▸ How to complete this task
In this exercise, print only the lines of the records below from the one with "Donato, que antes" through the one with "ffrendo con ogni", inclusive. Pictures are not part of the copy.

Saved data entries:
········

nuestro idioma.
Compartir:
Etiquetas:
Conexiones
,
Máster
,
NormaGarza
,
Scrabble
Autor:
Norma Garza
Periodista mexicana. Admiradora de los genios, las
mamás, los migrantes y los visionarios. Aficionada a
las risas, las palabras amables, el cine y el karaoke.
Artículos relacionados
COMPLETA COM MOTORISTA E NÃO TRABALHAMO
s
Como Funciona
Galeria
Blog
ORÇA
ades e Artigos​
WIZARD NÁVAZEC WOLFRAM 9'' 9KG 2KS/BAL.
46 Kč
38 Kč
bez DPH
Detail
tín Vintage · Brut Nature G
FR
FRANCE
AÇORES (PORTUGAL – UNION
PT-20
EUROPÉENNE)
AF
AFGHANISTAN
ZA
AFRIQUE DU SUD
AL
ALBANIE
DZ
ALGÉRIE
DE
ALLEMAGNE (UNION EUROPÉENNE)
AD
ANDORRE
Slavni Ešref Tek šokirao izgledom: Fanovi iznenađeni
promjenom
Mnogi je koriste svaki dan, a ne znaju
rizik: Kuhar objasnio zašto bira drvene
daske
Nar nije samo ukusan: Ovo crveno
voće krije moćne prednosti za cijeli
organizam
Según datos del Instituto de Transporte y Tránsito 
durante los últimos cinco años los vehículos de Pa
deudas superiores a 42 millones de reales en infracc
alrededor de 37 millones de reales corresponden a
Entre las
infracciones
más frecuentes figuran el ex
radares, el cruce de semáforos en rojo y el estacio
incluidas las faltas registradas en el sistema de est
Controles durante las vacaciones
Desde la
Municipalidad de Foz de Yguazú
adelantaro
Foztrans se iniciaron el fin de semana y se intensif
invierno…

········

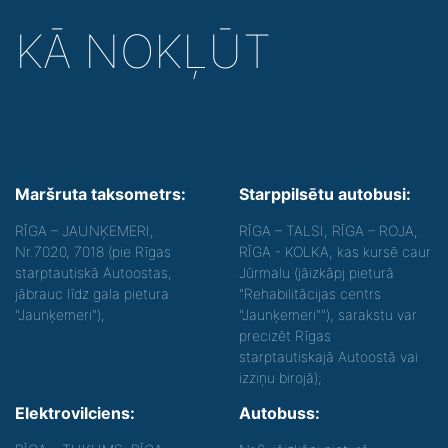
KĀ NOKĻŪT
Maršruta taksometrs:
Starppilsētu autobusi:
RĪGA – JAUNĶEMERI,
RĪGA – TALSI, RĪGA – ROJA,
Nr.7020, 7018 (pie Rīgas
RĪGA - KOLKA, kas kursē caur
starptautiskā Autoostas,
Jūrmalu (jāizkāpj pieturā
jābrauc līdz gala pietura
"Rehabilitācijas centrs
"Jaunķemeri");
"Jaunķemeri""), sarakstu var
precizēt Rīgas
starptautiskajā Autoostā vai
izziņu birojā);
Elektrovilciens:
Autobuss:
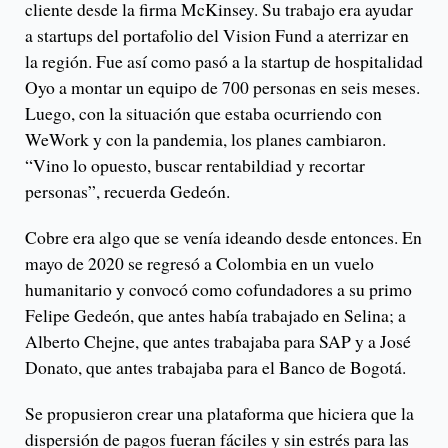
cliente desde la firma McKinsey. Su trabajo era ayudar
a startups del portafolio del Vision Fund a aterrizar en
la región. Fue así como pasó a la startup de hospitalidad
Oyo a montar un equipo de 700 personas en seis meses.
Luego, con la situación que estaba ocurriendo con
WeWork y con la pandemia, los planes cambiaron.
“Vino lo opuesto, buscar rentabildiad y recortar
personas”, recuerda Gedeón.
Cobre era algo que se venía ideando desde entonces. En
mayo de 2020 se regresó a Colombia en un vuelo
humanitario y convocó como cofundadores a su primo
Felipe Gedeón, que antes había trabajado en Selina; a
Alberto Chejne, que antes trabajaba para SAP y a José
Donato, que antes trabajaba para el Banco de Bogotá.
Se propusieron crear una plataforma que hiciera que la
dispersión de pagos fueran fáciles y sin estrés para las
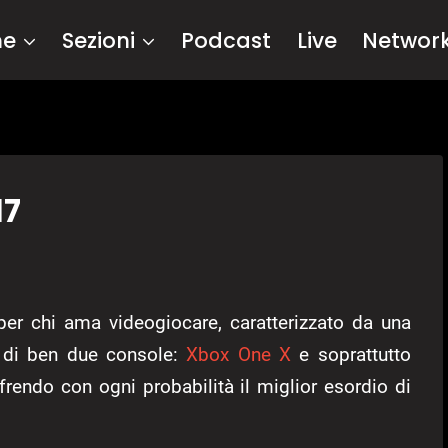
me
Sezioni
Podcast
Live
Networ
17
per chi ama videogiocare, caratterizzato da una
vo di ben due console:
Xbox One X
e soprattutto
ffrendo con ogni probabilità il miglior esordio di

········

▸ Solved problem
Donato, que antes trabajaba para el Banco de Bogotá.
Se propusieron crear una plataforma que hiciera que la
dispersión de pagos fueran fáciles y sin estrés para las
me
Sezioni
Podcast
Live
Networ
17
per chi ama videogiocare, caratterizzato da una
vo di ben due console:
Xbox One X
e soprattutto
ffrendo con ogni probabilità il miglior esordio di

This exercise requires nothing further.